しかし、だからIPv6は普及しない、というのは早計である。

その何よりの証拠が、IPv4だ。

実は私はIPv4と同じ、1969年の生まれだ。一般の人がIPv4に触れるようになったのは全世界的に1995年頃だから、その普及には四半世紀を経ていることになる。それまでは、IPv4というのは、象牙の塔の人たちだけが使っていた、数あるネットワークプロトコルの一つに過ぎなかったのだ。

それまで、別の種類のネットワークプロトコルはいくらでもあった。AppleTalk, NetBEUI....そう。IPv4にだって谷はあったのだ。Microsoftは本気で「Windows Network」を普及させようとしたではないか。彼らは結果としてブラウザ戦争を制したが、よく見るとネットワークプロトコル戦争には負けたのだ。

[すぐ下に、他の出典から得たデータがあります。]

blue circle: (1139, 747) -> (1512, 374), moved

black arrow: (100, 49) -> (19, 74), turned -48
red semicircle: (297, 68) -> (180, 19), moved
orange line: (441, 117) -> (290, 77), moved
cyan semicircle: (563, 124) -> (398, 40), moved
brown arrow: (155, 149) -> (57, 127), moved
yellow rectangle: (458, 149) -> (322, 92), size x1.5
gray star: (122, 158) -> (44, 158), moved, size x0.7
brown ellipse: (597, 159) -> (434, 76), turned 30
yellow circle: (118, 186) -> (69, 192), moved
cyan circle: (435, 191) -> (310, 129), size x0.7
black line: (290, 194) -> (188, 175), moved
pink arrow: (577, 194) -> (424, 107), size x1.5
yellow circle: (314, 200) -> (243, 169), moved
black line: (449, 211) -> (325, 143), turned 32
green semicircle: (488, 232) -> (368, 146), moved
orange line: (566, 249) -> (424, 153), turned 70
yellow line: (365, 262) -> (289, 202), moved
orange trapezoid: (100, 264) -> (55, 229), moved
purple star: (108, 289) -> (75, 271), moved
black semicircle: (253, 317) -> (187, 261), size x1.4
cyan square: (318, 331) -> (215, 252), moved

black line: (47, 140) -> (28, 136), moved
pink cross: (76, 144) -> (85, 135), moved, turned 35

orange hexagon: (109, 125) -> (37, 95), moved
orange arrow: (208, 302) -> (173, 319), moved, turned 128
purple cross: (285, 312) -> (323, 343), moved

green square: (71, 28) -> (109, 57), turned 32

それでは、IPv4は永遠に不滅なのか?「なくならない」という意味では不滅だが、「ネットワークプロトコルとして圧倒的に使われているプロトコル」となると、それはわからない。一つわかっているのは、もしIPv4が「隠居」するのだとしたら、それに取って代わる選択肢はIPv6以外になく、そしてその種はすでに全世界に撒かれているのだということだ。

ipv6-osx

実はWindowsもVistaを待たずにIPv6に対応している。。その手間は、Windows 95をIPv4対応にする時よりもずっと簡単だ。Mac OS XやFreeBSDといった、BSD系であればさらに簡単で、何もしなくていい。IPv6対応のルーターがある環境であれば、ただ線を繋いでおくだけで接続が完了する。Linuxもそうなっているはずだが、毎日使っているわけではないので詳しくは毎日使っている人たちにたずねてほしい。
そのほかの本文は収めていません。